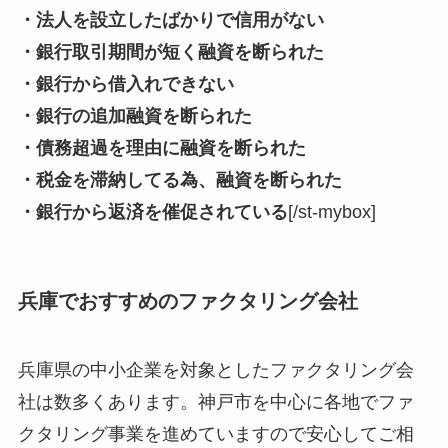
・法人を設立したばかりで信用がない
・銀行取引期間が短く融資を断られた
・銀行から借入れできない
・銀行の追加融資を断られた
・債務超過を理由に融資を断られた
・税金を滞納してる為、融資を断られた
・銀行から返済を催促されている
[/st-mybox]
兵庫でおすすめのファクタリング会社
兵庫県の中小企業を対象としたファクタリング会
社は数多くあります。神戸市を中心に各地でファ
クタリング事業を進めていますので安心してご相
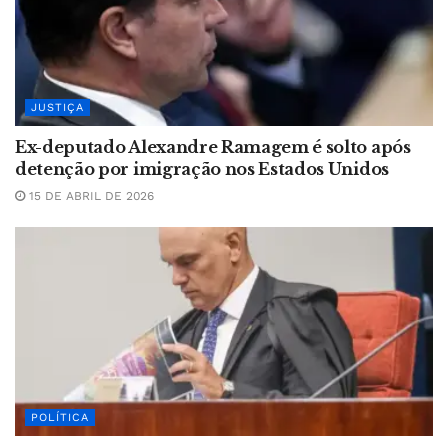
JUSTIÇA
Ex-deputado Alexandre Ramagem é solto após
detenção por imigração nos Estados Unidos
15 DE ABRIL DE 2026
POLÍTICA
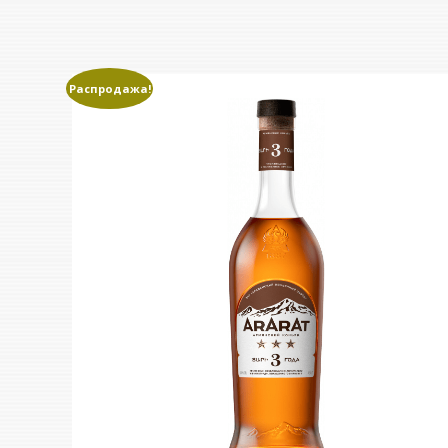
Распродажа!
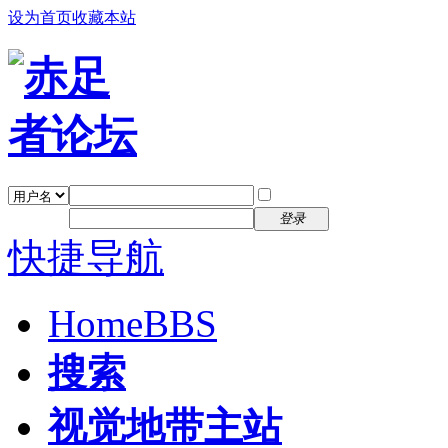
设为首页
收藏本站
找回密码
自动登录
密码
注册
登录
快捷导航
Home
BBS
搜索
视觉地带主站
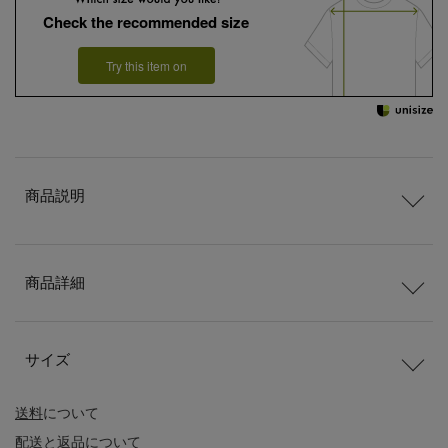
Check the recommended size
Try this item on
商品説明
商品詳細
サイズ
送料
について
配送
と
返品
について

--

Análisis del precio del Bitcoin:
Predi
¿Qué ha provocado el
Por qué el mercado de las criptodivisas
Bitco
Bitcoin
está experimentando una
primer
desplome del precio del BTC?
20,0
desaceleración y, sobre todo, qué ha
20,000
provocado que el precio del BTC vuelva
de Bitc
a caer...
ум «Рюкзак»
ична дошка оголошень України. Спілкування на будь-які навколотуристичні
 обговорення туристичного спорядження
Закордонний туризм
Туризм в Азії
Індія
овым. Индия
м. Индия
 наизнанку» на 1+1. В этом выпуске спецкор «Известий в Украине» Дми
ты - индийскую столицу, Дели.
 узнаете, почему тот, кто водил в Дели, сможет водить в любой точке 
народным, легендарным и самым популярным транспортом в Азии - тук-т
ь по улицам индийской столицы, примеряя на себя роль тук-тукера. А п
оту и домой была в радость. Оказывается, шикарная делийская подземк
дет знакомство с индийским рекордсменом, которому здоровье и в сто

--

■ **Problem requirements**: In your answer, include only the lines above starting at the line that holds "оту и домой" and ending at the line that holds "дет знакомство с", copied exactly.

■ **Answer area**:
оту и домой была в радость. Оказывается, шикарная делийская подземк
дет знакомство с индийским рекордсменом, которому здоровье и в сто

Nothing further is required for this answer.